## Directions
Only the lines holding the string "también" are needed; copy each of them from the data.

## Material for this exercise
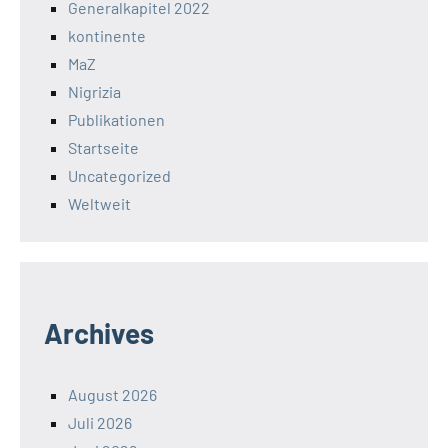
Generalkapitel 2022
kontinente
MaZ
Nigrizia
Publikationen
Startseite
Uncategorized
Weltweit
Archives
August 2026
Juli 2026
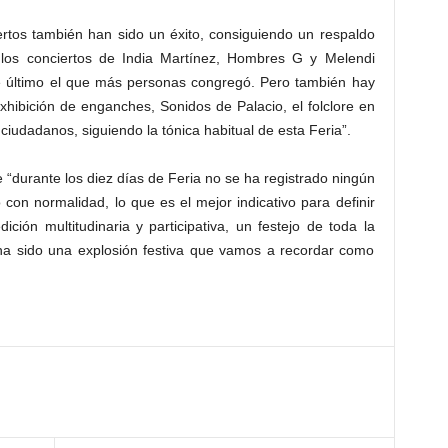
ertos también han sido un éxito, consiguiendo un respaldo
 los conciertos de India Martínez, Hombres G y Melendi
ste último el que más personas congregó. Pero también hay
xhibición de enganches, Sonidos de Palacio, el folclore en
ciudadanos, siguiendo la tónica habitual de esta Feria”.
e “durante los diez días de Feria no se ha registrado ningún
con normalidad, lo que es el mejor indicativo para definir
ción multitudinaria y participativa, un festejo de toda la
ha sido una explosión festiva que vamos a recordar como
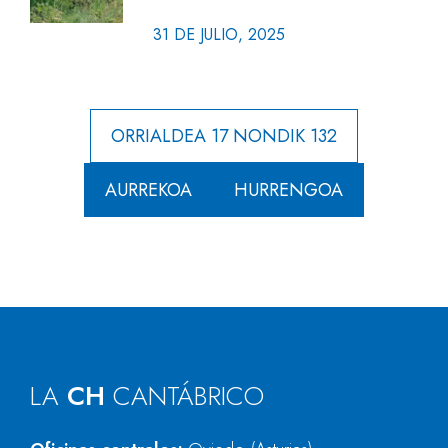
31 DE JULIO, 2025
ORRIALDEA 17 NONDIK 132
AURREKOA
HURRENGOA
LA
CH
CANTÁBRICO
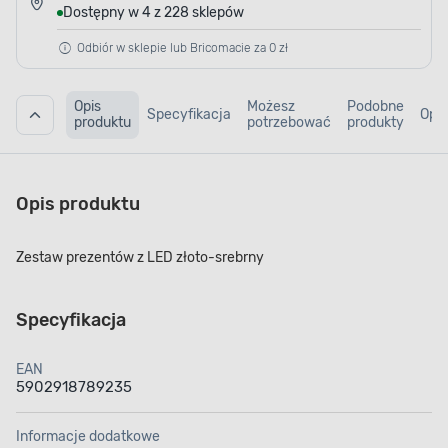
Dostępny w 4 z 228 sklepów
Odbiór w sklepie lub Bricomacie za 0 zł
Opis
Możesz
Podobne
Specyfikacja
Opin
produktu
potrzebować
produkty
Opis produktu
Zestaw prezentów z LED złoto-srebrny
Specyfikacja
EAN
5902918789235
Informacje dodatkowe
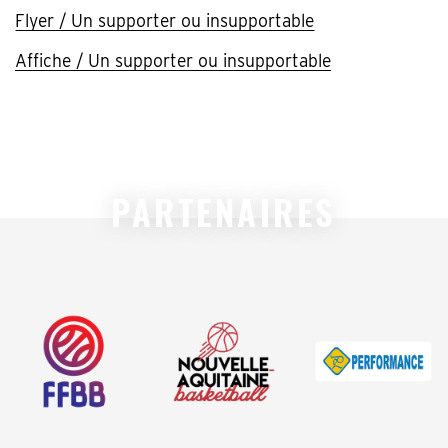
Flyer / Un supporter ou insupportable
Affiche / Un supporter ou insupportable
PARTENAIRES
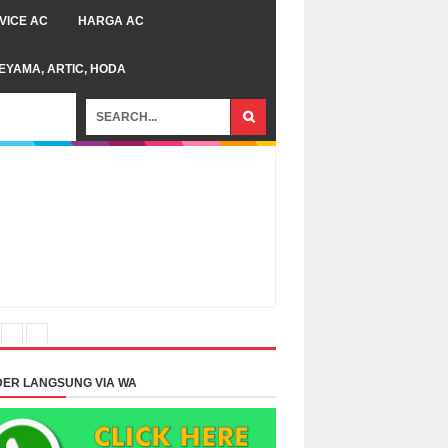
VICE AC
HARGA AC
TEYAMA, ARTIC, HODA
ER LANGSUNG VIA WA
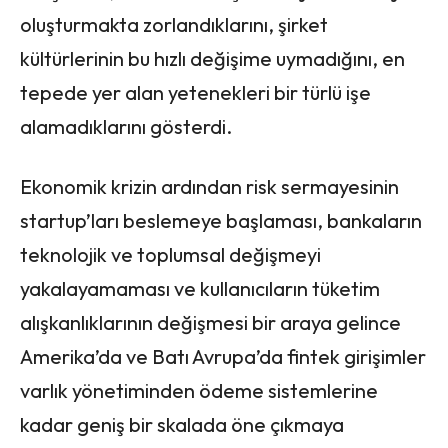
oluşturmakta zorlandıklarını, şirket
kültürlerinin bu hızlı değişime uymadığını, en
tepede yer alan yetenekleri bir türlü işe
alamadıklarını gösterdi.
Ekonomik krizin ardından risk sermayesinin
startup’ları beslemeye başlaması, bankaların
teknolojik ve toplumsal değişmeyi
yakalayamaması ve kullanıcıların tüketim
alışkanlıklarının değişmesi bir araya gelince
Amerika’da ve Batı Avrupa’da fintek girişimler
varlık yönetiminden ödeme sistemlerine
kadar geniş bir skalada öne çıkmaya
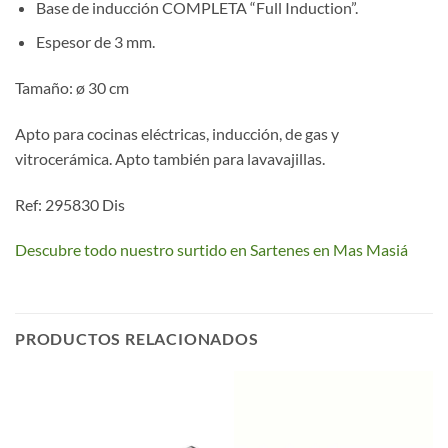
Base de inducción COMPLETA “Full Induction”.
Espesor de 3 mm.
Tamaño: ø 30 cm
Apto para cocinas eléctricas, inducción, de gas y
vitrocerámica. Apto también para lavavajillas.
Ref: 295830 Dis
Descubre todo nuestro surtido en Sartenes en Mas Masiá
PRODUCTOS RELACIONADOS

## Result for this exercise
ertos también han sido un éxito, consiguiendo un respaldo
ste último el que más personas congregó. Pero también hay
vitrocerámica. Apto también para lavavajillas.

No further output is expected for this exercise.